The letter’s authors acknowledge that the CARES Act and Families First Coronavirus Response Act (FFCRA) have been helpful in mitigating the cost of unemployment compensation for states and employers. According to the group, however, increases in regular unemployment compensation have been greater than were anticipated at the beginning of the coronavirus pandemic.

“[T]here is an immediate need to bolster the state unemployment insurance trust funds,” the letter reads.

Prior to the COVID-19 outbreak, 22 states’ unemployment trust funds were found to be below the recommended minimum solvency standard, including California and New York.
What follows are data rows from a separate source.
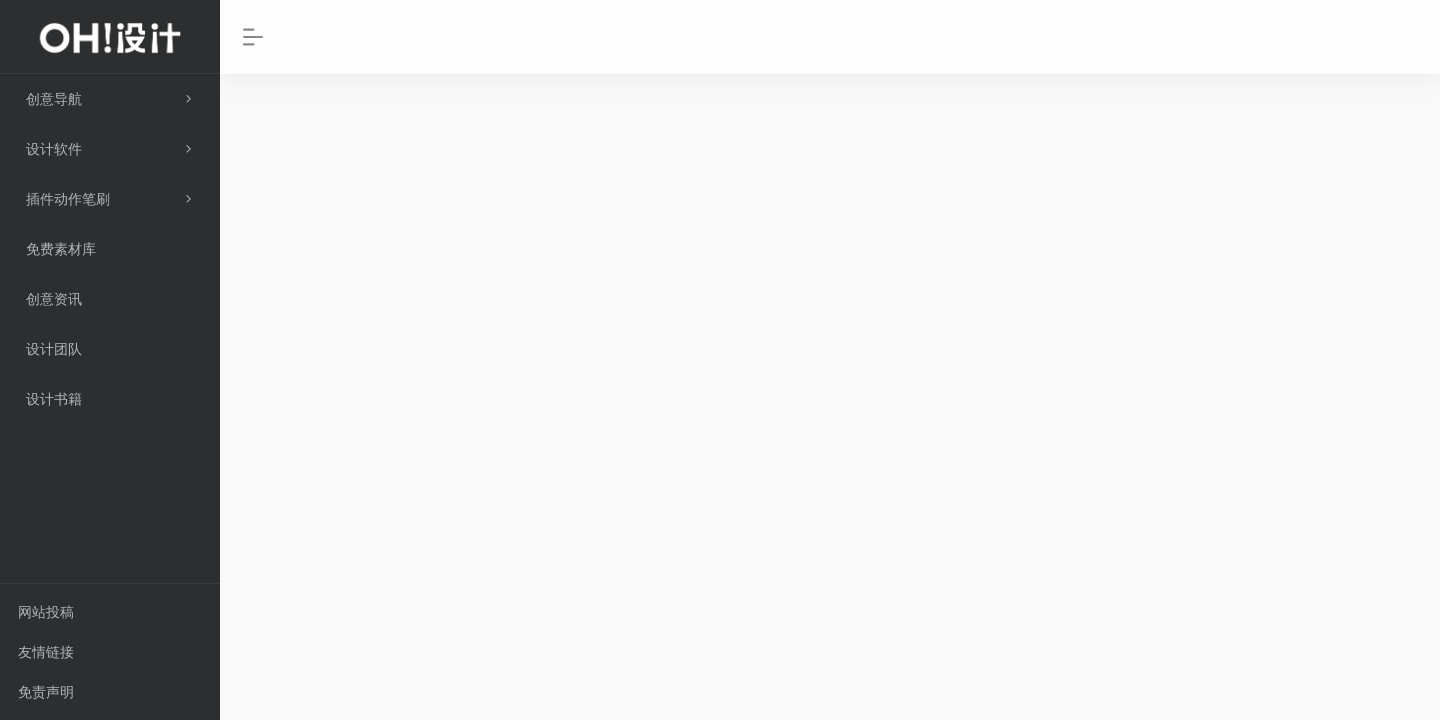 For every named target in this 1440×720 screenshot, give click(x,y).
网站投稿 (46, 612)
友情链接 (46, 652)
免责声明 (46, 692) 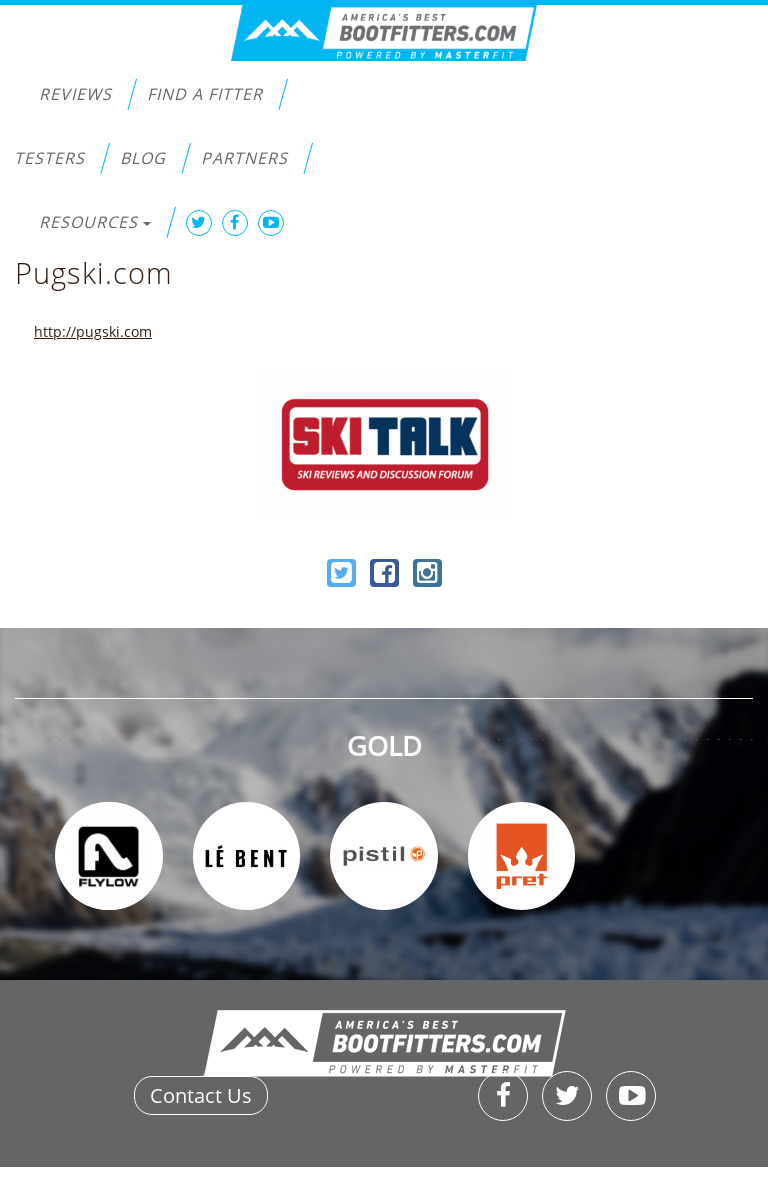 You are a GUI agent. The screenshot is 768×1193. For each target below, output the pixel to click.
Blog (143, 158)
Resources (95, 222)
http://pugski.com (93, 331)
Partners (244, 158)
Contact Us (201, 1095)
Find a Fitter (205, 94)
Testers (49, 158)
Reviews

As of April 22, nearly half of U.S. states had already seen double-digit percentage declines in their trust fund balances since February.

If they are forced to turn to the federal government to top-up their trusts, states with lower solvency levels will be required to pay interest on the money borrowed. If the repayment of these loans drags on too long, a not unlikely scenario, employers in the impacted states will be forced to pay higher federal UI taxes, an extra cost few will be able to absorb after months of generating little to no income. Having to pay increased unemployment taxes, the letter states, “will slow the economic recovery, discourage job creation and result in longer term unemployment.”


The letter presents several measures that could provide relief for struggling business owners.

The first, and possibly most impactful, suggestion is for the government to assume all costs related to COVID-19 unemployment. As the decision to close businesses was made by state governors and the feds, and not by the businesses themselves, the letter explains, “employers should not be responsible for the cost of unemployment due to COVID-19.”

The writers also suggest that all states receive a transfer of government funds into their unemployment trusts using the same distribution method enacted in response to the 2002 recession. The states would have the option to use the amounts distributed for administration of unemployment insurance and/or related employment services.

“The transfer would serve to reduce the large increases in state UI tax rates caused by charges related to COVID-19 shutdowns and enable states with healthy trust funds to address UI systems updates that are critically needed,” the letter states.

Another suggestion involves holding off on charging interest on Title XII loans, possibly until the end of 2021. The FFCRA granted a waiver on Title XII interest through the end of 2020, but, the letter argues, a further extension would provide more breathing room for states that have incurred higher interest costs as a result of a dramatic increase in borrowing.

The letter’s writers are also calling for short-term transfers of federal funds to state UI trusts to offset the unprecedented unemployment compensation benefit charges businesses will need to pay because of the intensity of the COVID-19 recession.

“[E]mployers, including many non-profit organizations with small operating budgets, are not able to make the required payments and may need to remain closed even after the economy begins to recover,” the letter reads.

The reimbursement amount being charged to employers was already slashed by half in the CARES Act, but the group is calling for transfers that would cover 100 percent of the charges due. 

“A short-term transfer of 100% of charges due to the COVID-19 recession would permit reimbursing employers to manage the increased costs and provide additional funds to reduce unemployment trust fund deficits,” the group writes.

The associations behind the letter are not alone in demanding Congress provide more assistance for small businesses. In another letter released on Monday, more than 100 corporate leaders warned the leaders of the House and Senate that “small business owners are facing a future of potential financial ruin that will make the nation’s current economic downturn last years longer than it must.”